This is something most of us do but do you really understand what the label is telling you? Regarding protein supplements, we want you to know what the label ingredients are telling you and what is important for you to understand.

  • Nutrition or Supplement Facts
    This is the “meat” of a nutritional product label. It tells you the nutritional breakdown of the product per serving along with the total number of servings per container. For protein powders, you will be keen to know how many grams of protein the label is claiming. In order to ascertain the ratio of protein versus other ingredients, it’s handy to know that protein contains 4 calories per gram which is the same for carbohydrates. Fat contains 9 calories per gram. Let’s say your protein powder contains 25 grams of protein per serving and each serving is 150 calories. This means your product contains 25 x 4 = 100 calories from protein and 50 calories from other sources. If you do the math and your number comes out higher than the total calories per serving, this could mean the “insoluble” carbohydrates which you don’t absorb as calories were left out which is ok. Your math should never come up with a number lower than that listed on the label. If it does, re-check your math and then call the manufacturer to ask if they made an error.
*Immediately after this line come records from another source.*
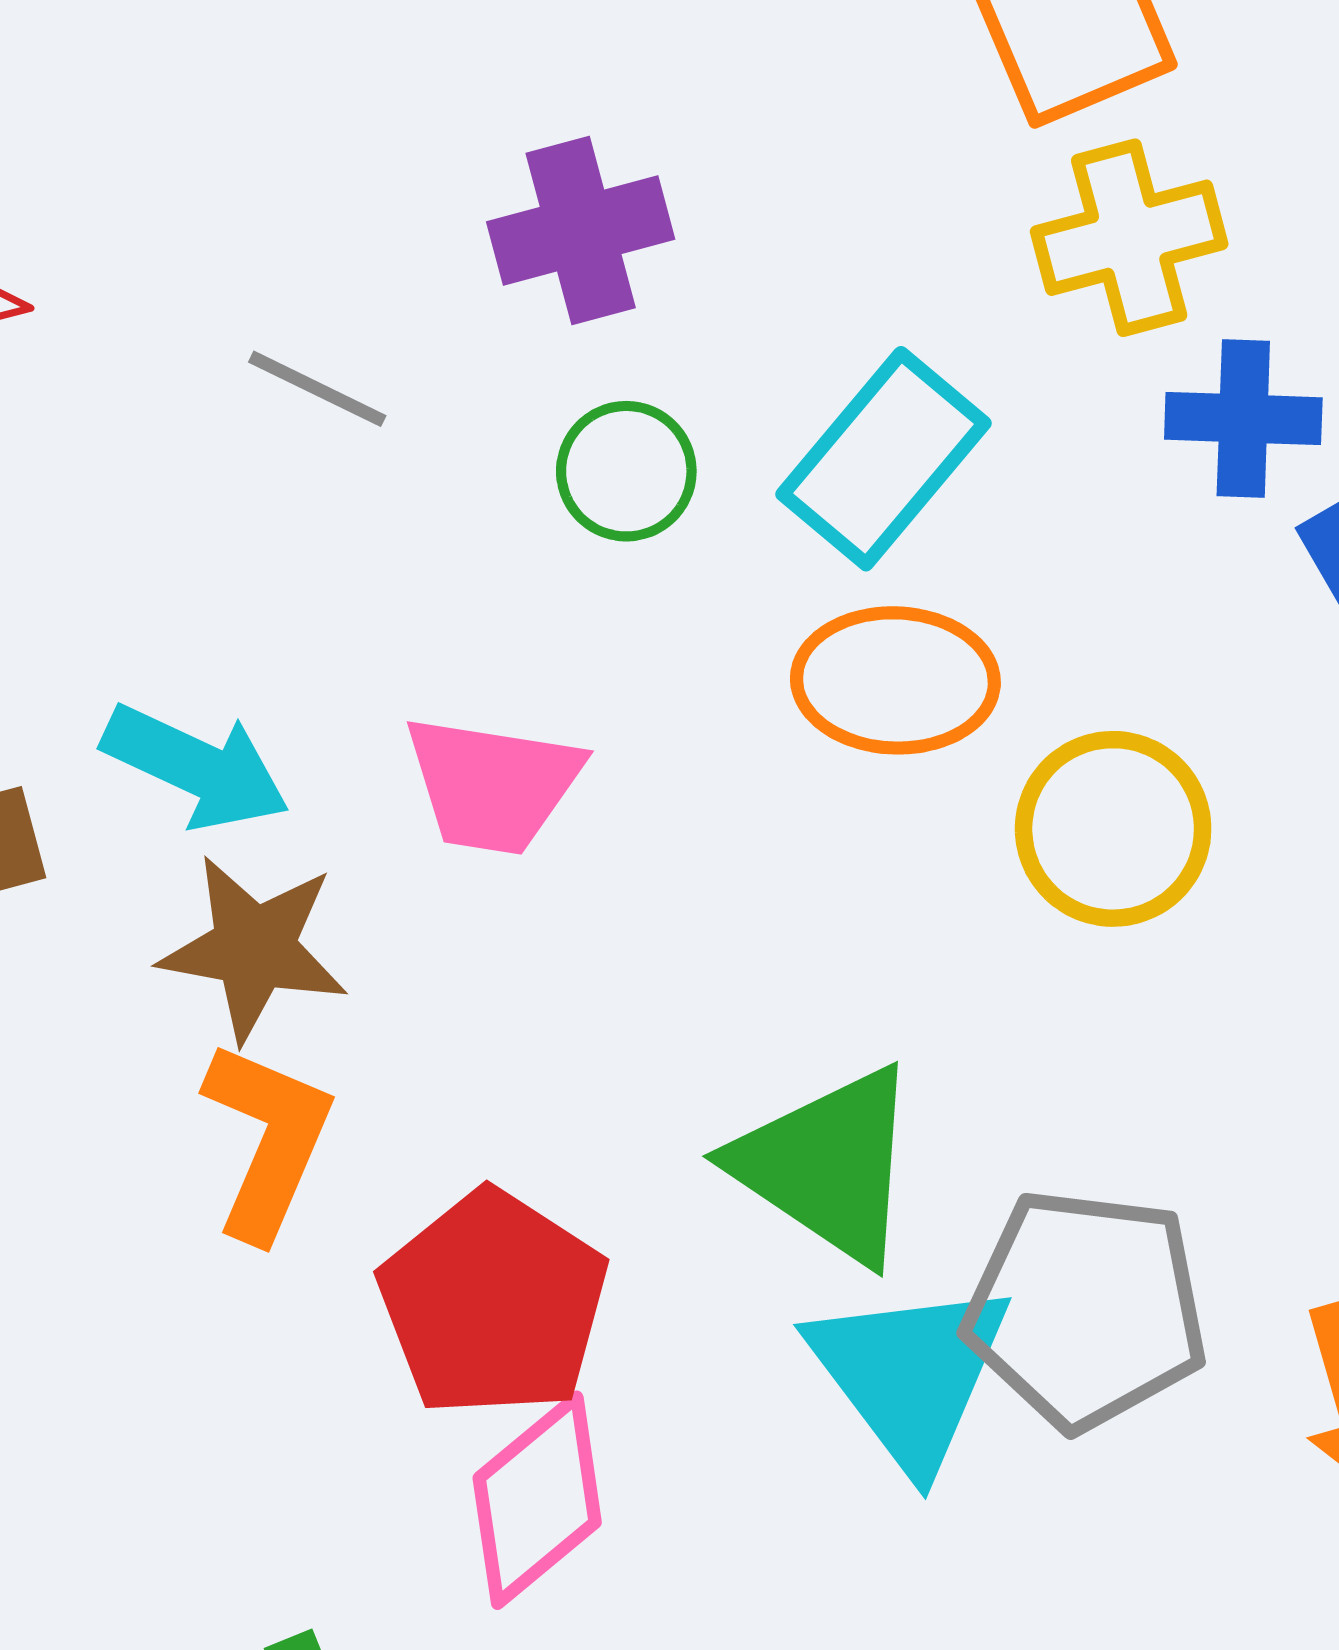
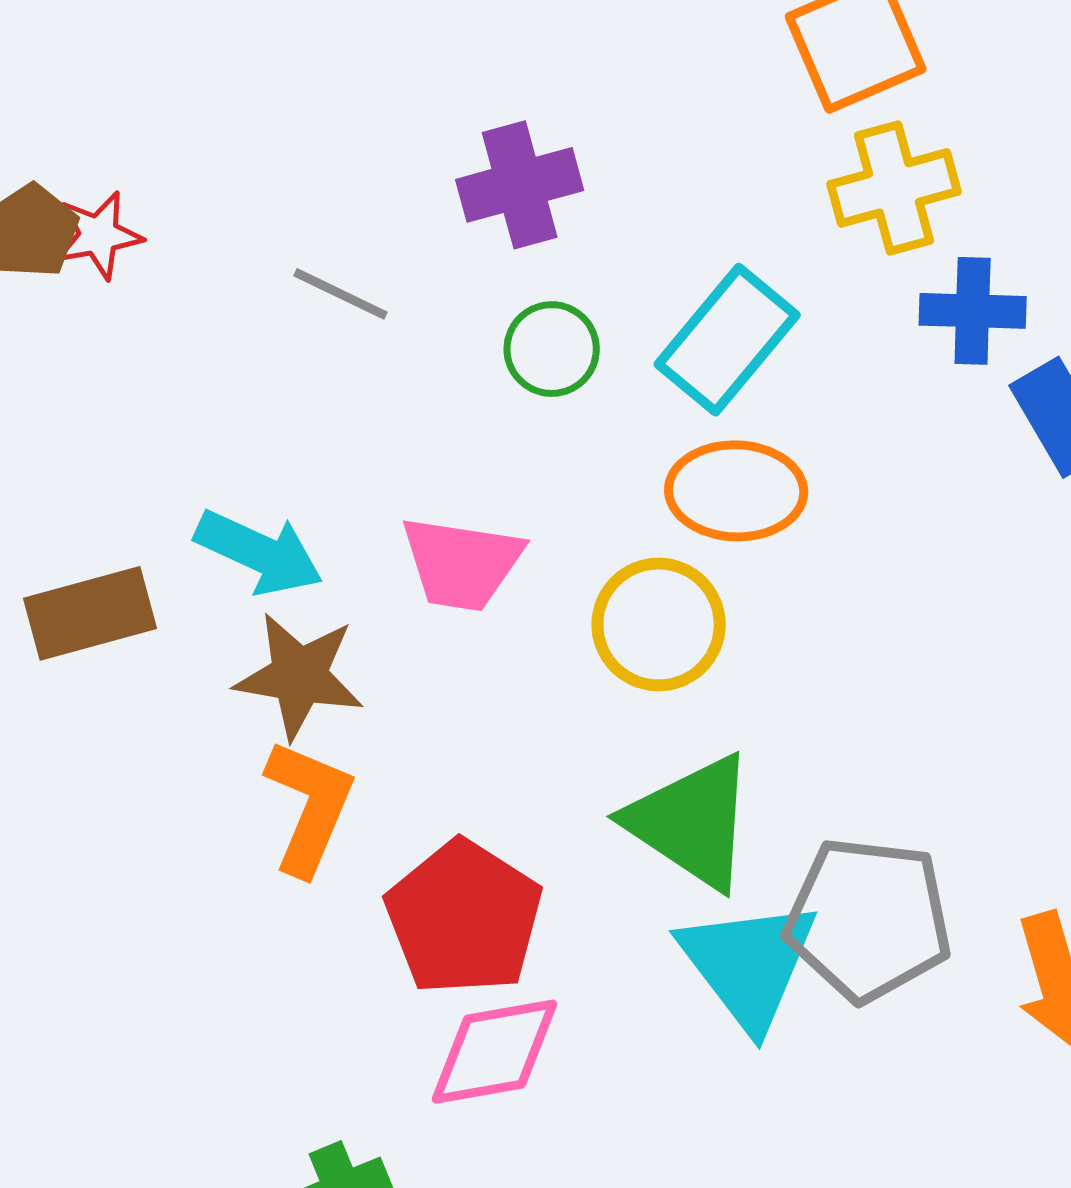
yellow circle: (1113, 829) -> (659, 624), moved
pink diamond: (537, 1500) -> (494, 1052), turned 30

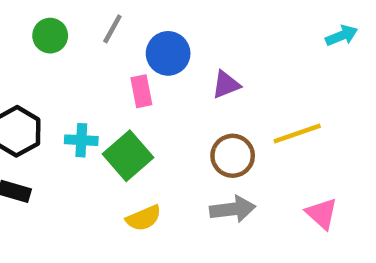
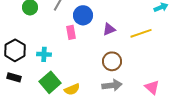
yellow line: (297, 134) -> (141, 33), moved
green square: (128, 156) -> (50, 82), moved

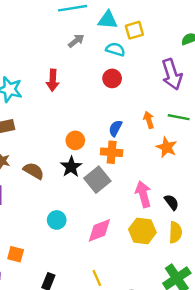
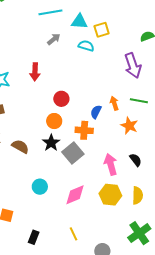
red circle: (112, 78) -> (61, 99), moved
blue semicircle: (115, 128) -> (96, 112), moved
black semicircle: (172, 202) -> (136, 160), moved

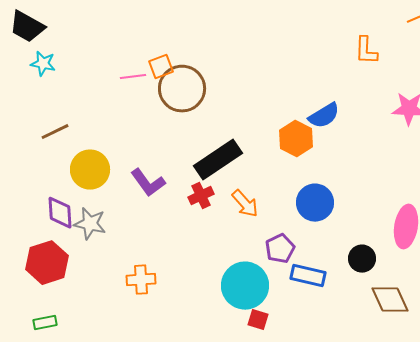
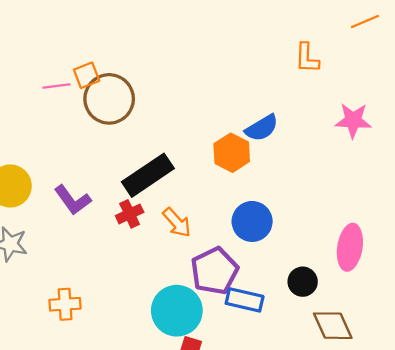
purple pentagon: (280, 249) -> (214, 271), size x1.5

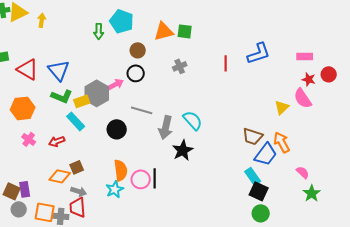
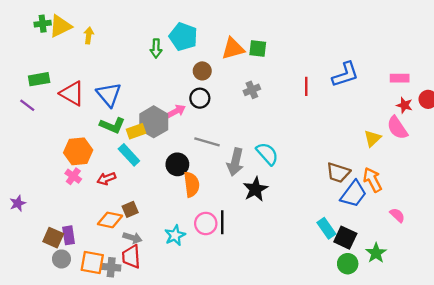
orange hexagon: (23, 108) -> (78, 151), moved
orange semicircle: (121, 170) -> (192, 184), moved
cyan rectangle: (253, 176) -> (326, 228), moved
green star: (312, 193) -> (376, 253), moved

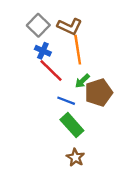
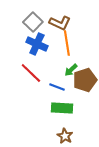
blue cross: (43, 51) -> (37, 44), size x1.5
red line: (51, 70) -> (31, 73), moved
green rectangle: (72, 125) -> (62, 108), turned -45

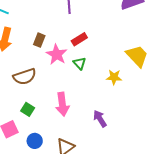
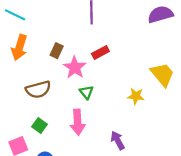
green triangle: (80, 63) -> (86, 92), moved

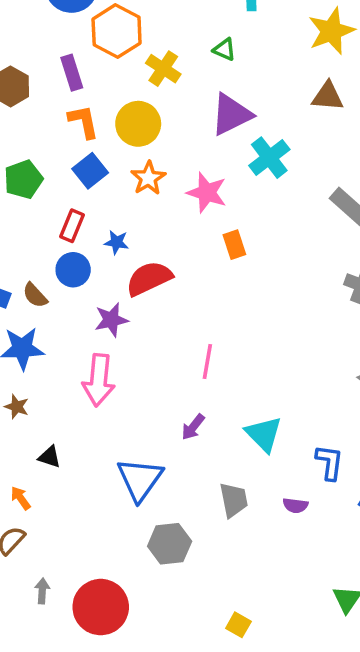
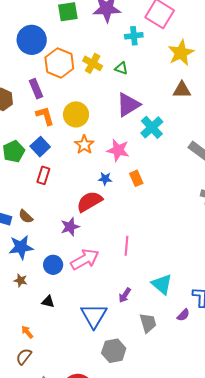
yellow cross: (163, 69) -> (93, 63), moved
blue square: (90, 171) -> (40, 147), moved
blue star: (116, 242) -> (105, 179), moved
blue circle: (73, 270) -> (53, 265), moved
pink arrow: (99, 380) -> (85, 259), moved, turned -120
purple arrow: (193, 427) -> (125, 295), moved
black triangle: (50, 457) -> (48, 302), moved
purple semicircle: (295, 505) -> (183, 315), moved, turned -48

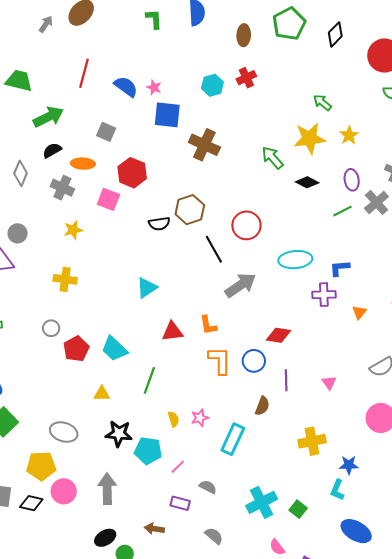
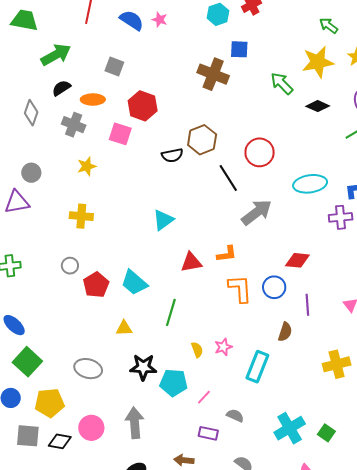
blue square: (167, 115) -> (239, 49), moved, size x0.7
orange L-shape: (208, 325) -> (227, 254), turned -85
yellow pentagon: (41, 466) -> (49, 403), moved

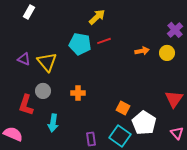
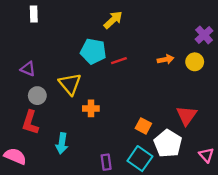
white rectangle: (29, 12) -> (34, 14), turned -32
red line: (104, 41) -> (119, 61), moved
yellow triangle: (47, 62) -> (70, 84), moved
gray circle: (43, 91) -> (37, 96), moved
red triangle: (174, 99) -> (187, 115), moved

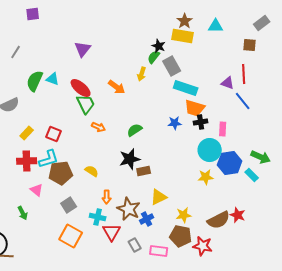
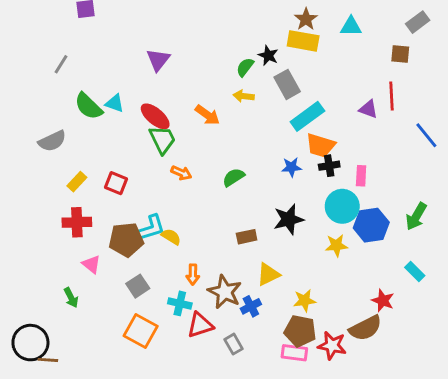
green semicircle: (154, 57) -> (245, 67), moved
yellow arrow: (142, 74) -> (244, 96), turned 80
green semicircle: (35, 81) -> (88, 106), turned -70
cyan rectangle: (186, 88) -> (307, 116), turned -55
blue line: (243, 101) -> (426, 135), moved
green arrow: (261, 157) -> (416, 216), turned 96
cyan L-shape: (49, 159) -> (151, 228), moved
black star: (130, 159) -> (289, 219), moved
cyan rectangle: (252, 175) -> (415, 272), moved
brown semicircle: (219, 220) -> (365, 328), moved
red triangle: (112, 232) -> (200, 325), turned 42
pink rectangle: (159, 251) -> (294, 353), moved

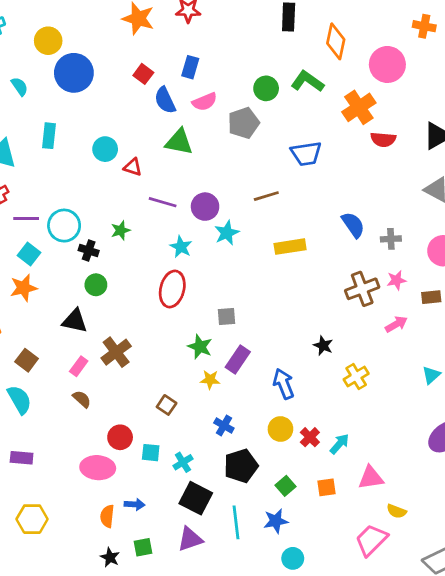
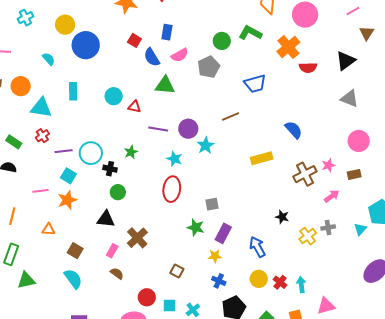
gray cross: (391, 239) -> (328, 227), moved
yellow rectangle: (290, 247) -> (262, 158), moved
yellow star: (210, 380) -> (215, 256), moved
cyan arrow: (339, 444) -> (301, 285), turned -42

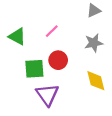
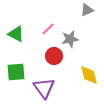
gray star: (94, 43) -> (70, 39), moved
green square: (34, 69) -> (16, 72), moved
    Specific to protein, you want to check that the protein percentage is 90% or more for Whey Isolate and 70-85% for Whey Concentrate. To check this, divide the total grams of protein listed by the grams per serving and multiply by 100. For example, if the label claims 25 grams of protein per serving and the serving size is 27 grams, your protein percentage is 25/27 x 100 = 92.6% which indicates it’s an isolate or other high percentage protein powder.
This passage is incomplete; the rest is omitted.